● **Exercise brief**
After locating the line that holds "digitale Unternehme", copy that line and all that follow it word for word through the end of the data, with no pictures.

● **Input for this task**
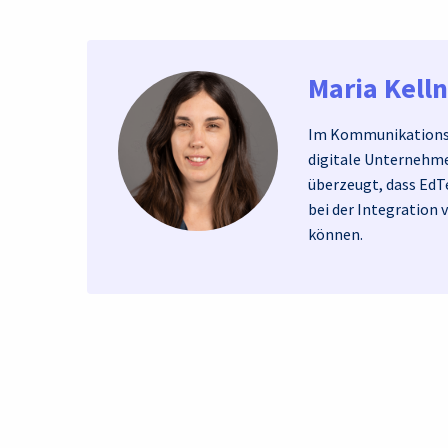
Maria Kell
Im Kommunikationst
digitale Unternehme
überzeugt, dass EdT
bei der Integration 
können.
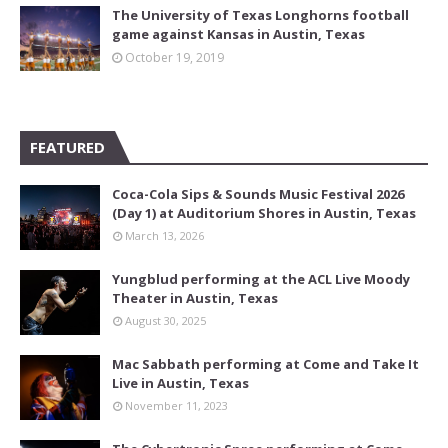
The University of Texas Longhorns football
game against Kansas in Austin, Texas
October 19, 2019
FEATURED
Coca-Cola Sips & Sounds Music Festival 2026
(Day 1) at Auditorium Shores in Austin, Texas
March 13, 2026
Yungblud performing at the ACL Live Moody
Theater in Austin, Texas
August 30, 2025
Mac Sabbath performing at Come and Take It
Live in Austin, Texas
November 11, 2023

● **Expected answer**
digitale Unternehme
überzeugt, dass EdT
bei der Integration 
können.
The University of Texas Longhorns football
game against Kansas in Austin, Texas
October 19, 2019
FEATURED
Coca-Cola Sips & Sounds Music Festival 2026
(Day 1) at Auditorium Shores in Austin, Texas
March 13, 2026
Yungblud performing at the ACL Live Moody
Theater in Austin, Texas
August 30, 2025
Mac Sabbath performing at Come and Take It
Live in Austin, Texas
November 11, 2023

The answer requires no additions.